**ASSIGNED TASK**
Reprint all of the data below exactly as shown and skip every image.

[Transcribed page contents]
^^^^^^^^^^^^^^^^
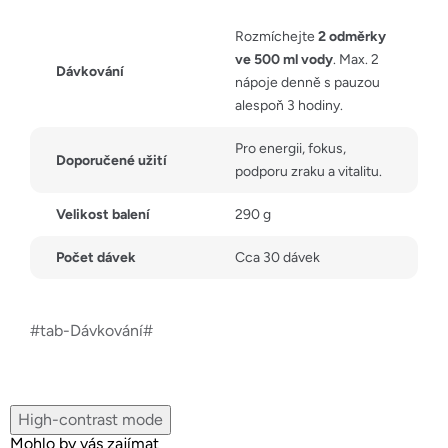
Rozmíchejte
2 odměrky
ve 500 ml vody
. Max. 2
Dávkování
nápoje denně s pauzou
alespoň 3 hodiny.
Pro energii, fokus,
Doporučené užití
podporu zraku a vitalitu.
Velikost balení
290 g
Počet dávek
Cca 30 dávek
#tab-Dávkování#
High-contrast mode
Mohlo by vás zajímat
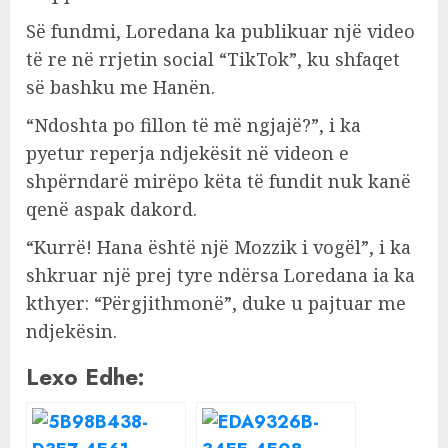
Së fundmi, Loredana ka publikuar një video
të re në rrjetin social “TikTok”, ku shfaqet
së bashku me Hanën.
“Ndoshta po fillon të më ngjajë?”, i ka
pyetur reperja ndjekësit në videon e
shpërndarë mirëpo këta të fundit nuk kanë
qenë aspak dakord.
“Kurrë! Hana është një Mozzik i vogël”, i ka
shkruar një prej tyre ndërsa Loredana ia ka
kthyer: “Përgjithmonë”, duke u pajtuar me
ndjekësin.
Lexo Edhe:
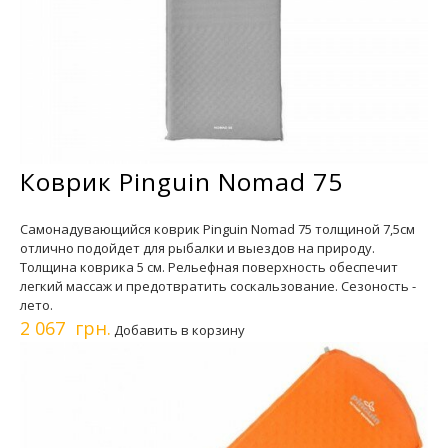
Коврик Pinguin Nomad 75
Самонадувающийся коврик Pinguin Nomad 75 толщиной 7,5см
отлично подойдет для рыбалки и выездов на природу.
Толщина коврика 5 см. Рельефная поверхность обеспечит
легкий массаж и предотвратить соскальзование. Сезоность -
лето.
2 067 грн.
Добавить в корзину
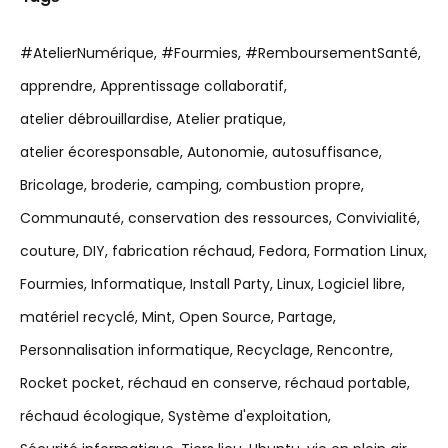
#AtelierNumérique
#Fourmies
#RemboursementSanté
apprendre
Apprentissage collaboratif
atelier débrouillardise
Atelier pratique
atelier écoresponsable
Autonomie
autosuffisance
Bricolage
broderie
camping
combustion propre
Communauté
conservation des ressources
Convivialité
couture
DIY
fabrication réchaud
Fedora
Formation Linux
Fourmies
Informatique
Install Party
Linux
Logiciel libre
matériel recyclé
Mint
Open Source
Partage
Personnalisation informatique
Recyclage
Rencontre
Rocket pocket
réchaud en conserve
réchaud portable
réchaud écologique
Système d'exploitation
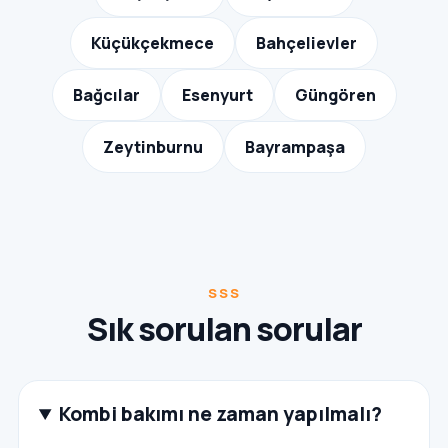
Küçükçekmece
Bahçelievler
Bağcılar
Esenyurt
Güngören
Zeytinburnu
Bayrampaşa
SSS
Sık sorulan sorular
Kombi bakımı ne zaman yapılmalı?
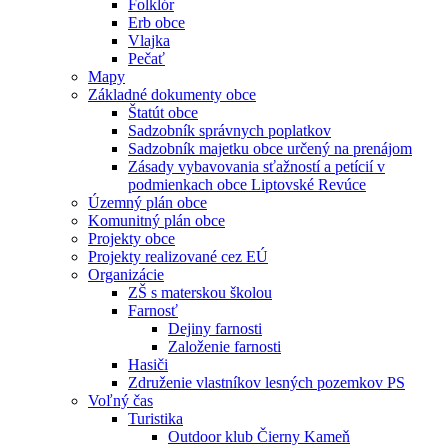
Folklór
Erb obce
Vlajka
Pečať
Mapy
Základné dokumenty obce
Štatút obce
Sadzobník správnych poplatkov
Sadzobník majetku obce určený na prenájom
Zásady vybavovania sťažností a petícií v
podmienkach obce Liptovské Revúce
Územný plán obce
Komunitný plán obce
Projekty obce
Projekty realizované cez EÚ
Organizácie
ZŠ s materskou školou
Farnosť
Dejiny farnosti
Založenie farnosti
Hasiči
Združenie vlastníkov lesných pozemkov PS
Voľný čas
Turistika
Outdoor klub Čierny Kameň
^^^^^^^^^^^^^^^^
**OUTPUT FOR THIS TASK**
Rozmíchejte
2 odměrky
ve 500 ml vody
. Max. 2
Dávkování
nápoje denně s pauzou
alespoň 3 hodiny.
Pro energii, fokus,
Doporučené užití
podporu zraku a vitalitu.
Velikost balení
290 g
Počet dávek
Cca 30 dávek
#tab-Dávkování#
High-contrast mode
Mohlo by vás zajímat
Së fundmi, Loredana ka publikuar një video
të re në rrjetin social “TikTok”, ku shfaqet
së bashku me Hanën.
“Ndoshta po fillon të më ngjajë?”, i ka
pyetur reperja ndjekësit në videon e
shpërndarë mirëpo këta të fundit nuk kanë
qenë aspak dakord.
“Kurrë! Hana është një Mozzik i vogël”, i ka
shkruar një prej tyre ndërsa Loredana ia ka
kthyer: “Përgjithmonë”, duke u pajtuar me
ndjekësin.
Lexo Edhe:
Коврик Pinguin Nomad 75
Самонадувающийся коврик Pinguin Nomad 75 толщиной 7,5см
отлично подойдет для рыбалки и выездов на природу.
Толщина коврика 5 см. Рельефная поверхность обеспечит
легкий массаж и предотвратить соскальзование. Сезоность -
лето.
2 067 грн.
Добавить в корзину
#AtelierNumérique
#Fourmies
#RemboursementSanté
apprendre
Apprentissage collaboratif
atelier débrouillardise
Atelier pratique
atelier écoresponsable
Autonomie
autosuffisance
Bricolage
broderie
camping
combustion propre
Communauté
conservation des ressources
Convivialité
couture
DIY
fabrication réchaud
Fedora
Formation Linux
Fourmies
Informatique
Install Party
Linux
Logiciel libre
matériel recyclé
Mint
Open Source
Partage
Personnalisation informatique
Recyclage
Rencontre
Rocket pocket
réchaud en conserve
réchaud portable
réchaud écologique
Système d'exploitation
Küçükçekmece
Bahçelievler
Bağcılar
Esenyurt
Güngören
Zeytinburnu
Bayrampaşa
SSS
Sık sorulan sorular
Kombi bakımı ne zaman yapılmalı?
Folklór
Erb obce
Vlajka
Pečať
Mapy
Základné dokumenty obce
Štatút obce
Sadzobník správnych poplatkov
Sadzobník majetku obce určený na prenájom
Zásady vybavovania sťažností a petícií v
podmienkach obce Liptovské Revúce
Územný plán obce
Komunitný plán obce
Projekty obce
Projekty realizované cez EÚ
Organizácie
ZŠ s materskou školou
Farnosť
Dejiny farnosti
Založenie farnosti
Hasiči
Združenie vlastníkov lesných pozemkov PS
Voľný čas
Turistika
Outdoor klub Čierny Kameň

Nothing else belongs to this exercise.